Sensors on robots also prevent accidents—something Giant Eagle’s workers were particularly concerned with when the company decided to bring in the vision-guided, autonomous vehicles, Hurley said.
They have a laser-based sensor—the failsafe sensor near the floor—to detect personnel. And another laser-based sensor specifically for other obstructions that come into play.
“We call it a light curtain,” Christensen said. “We bound a laser off of some mirrors to bend the light down, creating a curtain around the truck, so it sees other obstructions in addition to a person who is walking to it.”
The vehicles also sound a horn at the end of an aisle to alert workers that it is entering the main aisle of the warehouse.
Hurley said Giant Eagle’s workers, which are part of the Teamsters Union, needed convincing that the freely roaming vehicles were safe.
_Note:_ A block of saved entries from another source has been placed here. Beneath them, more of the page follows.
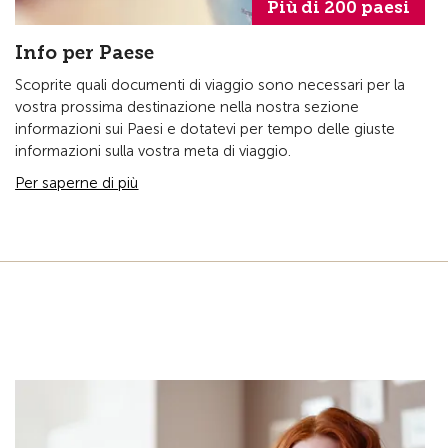
Più di 200 paesi
Info per Paese
Scoprite quali documenti di viaggio sono necessari per la
vostra prossima destinazione nella nostra sezione
informazioni sui Paesi e dotatevi per tempo delle giuste
informazioni sulla vostra meta di viaggio.
Per saperne di più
The company had previously used a system in which guide wires were put into the concrete floor and vehicles traveled a specific path.
“We had to make the workers feel comfortable working with unmanned vehicles that weren’t in a tight environment,” Hurley said. “We had to get the workforce to understand that the safety curtains would work—that this is the radius of the robot, and if you get into that zone, it’s going to drop from 7 mph to 5 mph. And when it makes a turn, it’s going to drop to 2 or 3 mph. And when you bridge this zone, it’s going to stop.”
Hurley also said the robots are very predictable and their controlled features make them safer than human-operated vehicles.
“The robot doesn’t make decisions like a human where it will veer off path to pass someone or take a shortcut to beat the labor standard,” he said. “When something gets in front of it, it will stop. It won’t try to think and make an alternative move that may hurt someone.”
After thousands of hours operating the Seegrid vehicles, Giant Eagle hasn’t had one injury caused by them, Hurley said.
Future-proofing their environment
It’s a six-figure investment to purchase a Seegrid vehicle, but the economic payback in large factories and warehouses is “well under two years—often under one year,” Christensen said. It’s flexible automation that reduces the cost of materials handling and allows customers to keep using the vehicles should their manufacturing process and facility change.
“If you are investing in a tool that could be used in the process today and could be used for the process tomorrow—whatever that is—then you are future-proofing automating your environment. That’s another future economic benefit,” he said.
The vehicles also help reduce costs for things that are considered non-value-added, such as material handling, Christensen said.
“If manufacturers can be more cost-effective in their material handling, then that is healthier for the whole plant,” he said.
Hurley said some workers were initially concerned their jobs might be replaced with automated vehicles. But they saw what the robots were doing to protect the interest of the company in the long term. Also, they have learned new skills, such as how to maintain the robots.
“We have an interesting workforce,” Hurley said. “We’re a large regional player, but our folks understand if we don’t introduce new technology, we’ll go by way of the dinosaurs.”